((

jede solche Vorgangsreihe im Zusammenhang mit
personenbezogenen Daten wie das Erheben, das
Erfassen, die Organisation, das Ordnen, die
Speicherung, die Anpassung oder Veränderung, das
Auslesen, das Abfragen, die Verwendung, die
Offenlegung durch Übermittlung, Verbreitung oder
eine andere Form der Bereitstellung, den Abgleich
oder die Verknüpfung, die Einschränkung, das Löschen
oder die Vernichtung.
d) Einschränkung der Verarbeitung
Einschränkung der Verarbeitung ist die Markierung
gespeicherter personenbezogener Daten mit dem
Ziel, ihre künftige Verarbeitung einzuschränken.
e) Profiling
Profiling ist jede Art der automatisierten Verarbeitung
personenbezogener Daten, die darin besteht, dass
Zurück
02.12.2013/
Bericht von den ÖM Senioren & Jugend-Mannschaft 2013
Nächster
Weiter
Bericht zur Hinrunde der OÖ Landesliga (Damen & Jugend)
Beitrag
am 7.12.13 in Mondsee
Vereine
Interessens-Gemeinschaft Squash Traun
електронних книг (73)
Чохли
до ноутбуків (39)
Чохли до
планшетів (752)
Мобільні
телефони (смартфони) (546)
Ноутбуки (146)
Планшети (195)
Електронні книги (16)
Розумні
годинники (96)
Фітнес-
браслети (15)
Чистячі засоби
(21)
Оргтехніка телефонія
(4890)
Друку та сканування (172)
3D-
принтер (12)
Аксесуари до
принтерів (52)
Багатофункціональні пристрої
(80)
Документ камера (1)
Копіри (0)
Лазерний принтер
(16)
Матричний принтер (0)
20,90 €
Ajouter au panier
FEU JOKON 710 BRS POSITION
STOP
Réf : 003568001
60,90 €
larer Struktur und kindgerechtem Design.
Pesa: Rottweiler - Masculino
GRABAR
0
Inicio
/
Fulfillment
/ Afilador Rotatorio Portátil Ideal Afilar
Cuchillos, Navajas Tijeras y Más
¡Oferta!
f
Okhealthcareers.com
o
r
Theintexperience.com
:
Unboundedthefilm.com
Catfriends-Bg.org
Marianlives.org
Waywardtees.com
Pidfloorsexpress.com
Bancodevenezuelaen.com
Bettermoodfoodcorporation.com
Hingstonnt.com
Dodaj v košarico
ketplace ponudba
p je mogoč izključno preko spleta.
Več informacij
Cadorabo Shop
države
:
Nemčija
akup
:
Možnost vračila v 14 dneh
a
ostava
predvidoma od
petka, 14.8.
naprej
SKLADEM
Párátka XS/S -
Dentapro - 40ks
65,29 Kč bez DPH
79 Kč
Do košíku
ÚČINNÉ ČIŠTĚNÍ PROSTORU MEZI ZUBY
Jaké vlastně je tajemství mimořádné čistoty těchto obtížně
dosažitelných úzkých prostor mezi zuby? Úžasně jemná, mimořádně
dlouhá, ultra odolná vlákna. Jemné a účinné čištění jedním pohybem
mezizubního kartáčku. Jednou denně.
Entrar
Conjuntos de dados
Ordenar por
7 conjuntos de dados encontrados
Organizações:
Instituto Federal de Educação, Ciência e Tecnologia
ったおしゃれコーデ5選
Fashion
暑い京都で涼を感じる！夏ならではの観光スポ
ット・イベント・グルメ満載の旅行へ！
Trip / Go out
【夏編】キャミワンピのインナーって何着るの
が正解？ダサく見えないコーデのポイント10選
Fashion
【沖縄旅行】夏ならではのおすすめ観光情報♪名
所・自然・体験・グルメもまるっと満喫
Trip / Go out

))

TASK TO COMPLETE:
The records above need copying. Do it exactly.

FINAL ANSWER:
jede solche Vorgangsreihe im Zusammenhang mit
personenbezogenen Daten wie das Erheben, das
Erfassen, die Organisation, das Ordnen, die
Speicherung, die Anpassung oder Veränderung, das
Auslesen, das Abfragen, die Verwendung, die
Offenlegung durch Übermittlung, Verbreitung oder
eine andere Form der Bereitstellung, den Abgleich
oder die Verknüpfung, die Einschränkung, das Löschen
oder die Vernichtung.
d) Einschränkung der Verarbeitung
Einschränkung der Verarbeitung ist die Markierung
gespeicherter personenbezogener Daten mit dem
Ziel, ihre künftige Verarbeitung einzuschränken.
e) Profiling
Profiling ist jede Art der automatisierten Verarbeitung
personenbezogener Daten, die darin besteht, dass
Zurück
02.12.2013/
Bericht von den ÖM Senioren & Jugend-Mannschaft 2013
Nächster
Weiter
Bericht zur Hinrunde der OÖ Landesliga (Damen & Jugend)
Beitrag
am 7.12.13 in Mondsee
Vereine
Interessens-Gemeinschaft Squash Traun
електронних книг (73)
Чохли
до ноутбуків (39)
Чохли до
планшетів (752)
Мобільні
телефони (смартфони) (546)
Ноутбуки (146)
Планшети (195)
Електронні книги (16)
Розумні
годинники (96)
Фітнес-
браслети (15)
Чистячі засоби
(21)
Оргтехніка телефонія
(4890)
Друку та сканування (172)
3D-
принтер (12)
Аксесуари до
принтерів (52)
Багатофункціональні пристрої
(80)
Документ камера (1)
Копіри (0)
Лазерний принтер
(16)
Матричний принтер (0)
20,90 €
Ajouter au panier
FEU JOKON 710 BRS POSITION
STOP
Réf : 003568001
60,90 €
larer Struktur und kindgerechtem Design.
Pesa: Rottweiler - Masculino
GRABAR
0
Inicio
/
Fulfillment
/ Afilador Rotatorio Portátil Ideal Afilar
Cuchillos, Navajas Tijeras y Más
¡Oferta!
f
Okhealthcareers.com
o
r
Theintexperience.com
:
Unboundedthefilm.com
Catfriends-Bg.org
Marianlives.org
Waywardtees.com
Pidfloorsexpress.com
Bancodevenezuelaen.com
Bettermoodfoodcorporation.com
Hingstonnt.com
Dodaj v košarico
ketplace ponudba
p je mogoč izključno preko spleta.
Več informacij
Cadorabo Shop
države
:
Nemčija
akup
:
Možnost vračila v 14 dneh
a
ostava
predvidoma od
petka, 14.8.
naprej
SKLADEM
Párátka XS/S -
Dentapro - 40ks
65,29 Kč bez DPH
79 Kč
Do košíku
ÚČINNÉ ČIŠTĚNÍ PROSTORU MEZI ZUBY
Jaké vlastně je tajemství mimořádné čistoty těchto obtížně
dosažitelných úzkých prostor mezi zuby? Úžasně jemná, mimořádně
dlouhá, ultra odolná vlákna. Jemné a účinné čištění jedním pohybem
mezizubního kartáčku. Jednou denně.
Entrar
Conjuntos de dados
Ordenar por
7 conjuntos de dados encontrados
Organizações:
Instituto Federal de Educação, Ciência e Tecnologia
ったおしゃれコーデ5選
Fashion
暑い京都で涼を感じる！夏ならではの観光スポ
ット・イベント・グルメ満載の旅行へ！
Trip / Go out
【夏編】キャミワンピのインナーって何着るの
が正解？ダサく見えないコーデのポイント10選
Fashion
【沖縄旅行】夏ならではのおすすめ観光情報♪名
所・自然・体験・グルメもまるっと満喫
Trip / Go out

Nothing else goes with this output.